McArthur was one of the leading Canadian railway contractors of his time, and a major figure in western Canada, where he made his career. His work in railway building seems to have been confined wholly to Western Canada and Northern Ontario. In those regions he built, among much else, the Grand Trunk Pacific line connecting Winnipeg and Superior Junction in Northern Ontario, and part of the original Hudson Bay Railway. In his obituaries, he was described as “western Canada’s greatest railway-builder,” and it was said that he was “generally believed to have built more miles of railroad than any other man in the history of Canada,” and that his employees at times had numbered more than “the standing army of a small European kingdom.” Nevertheless, as his life in the Dictionary of Canadian Biography shows, he was also at times the subject of public criticism for his methods and quality of work. He was head of the contracting firm, J. D. McArthur Co. Ltd. Along with his involvement with railways, he also had extensive business interests in lumbering and in pulp and paper, and limited involvement also in mining, and he had large real estate interests in the Winnipeg area. Towards the end of his life, he was active in organizing the Manitoba Pulp and Paper Co. (of which he became vice-president), and at the time of his death was establishing its mills at Pine Falls, Manitoba; and one of his very last business activities was the attempt to found a pulp and paper mill at Prince George, B. C. He constructed various buildings, including the Glengarry Block in Winnipeg.

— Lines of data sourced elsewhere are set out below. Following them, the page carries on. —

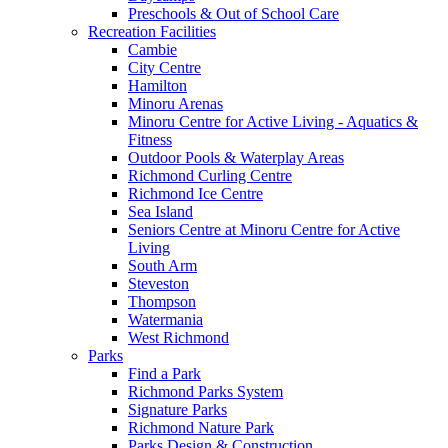
Preschools & Out of School Care
Recreation Facilities
Cambie
City Centre
Hamilton
Minoru Arenas
Minoru Centre for Active Living - Aquatics &
Fitness
Outdoor Pools & Waterplay Areas
Richmond Curling Centre
Richmond Ice Centre
Sea Island
Seniors Centre at Minoru Centre for Active
Living
South Arm
Steveston
Thompson
Watermania
West Richmond
Parks
Find a Park
Richmond Parks System
Signature Parks
Richmond Nature Park
Parks Design & Construction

A very wealthy man, notwithstanding a number of sharp business reverses in his career, he lived well, with his own railway carriage, called the “Alberta,” which he bought at the Chicago World’s Fair, where it had won first prize. Having fallen ill with pernicious anemia, he sought treatment in a clinic at Battle Creek, Michigan, then, accepting that his condition was incurable, he decided to return to his home in Winnipeg, and died just after the private railway car (not his own this time, but a borrowed one) in which he was travelling had reached Winnipeg. His death received widespread press attention. He was a Presbyterian. At his funeral, it was remembered that he had contributed $4000 a year to home missions. He was buried in Winnipeg. See also Dr H. H. Christie and S. H. McCuaig. He was a first cousin of D. D. McCuaig. It is said that at the time of his death McArthur was about to be appointed lieutenant-governor of Manitoba.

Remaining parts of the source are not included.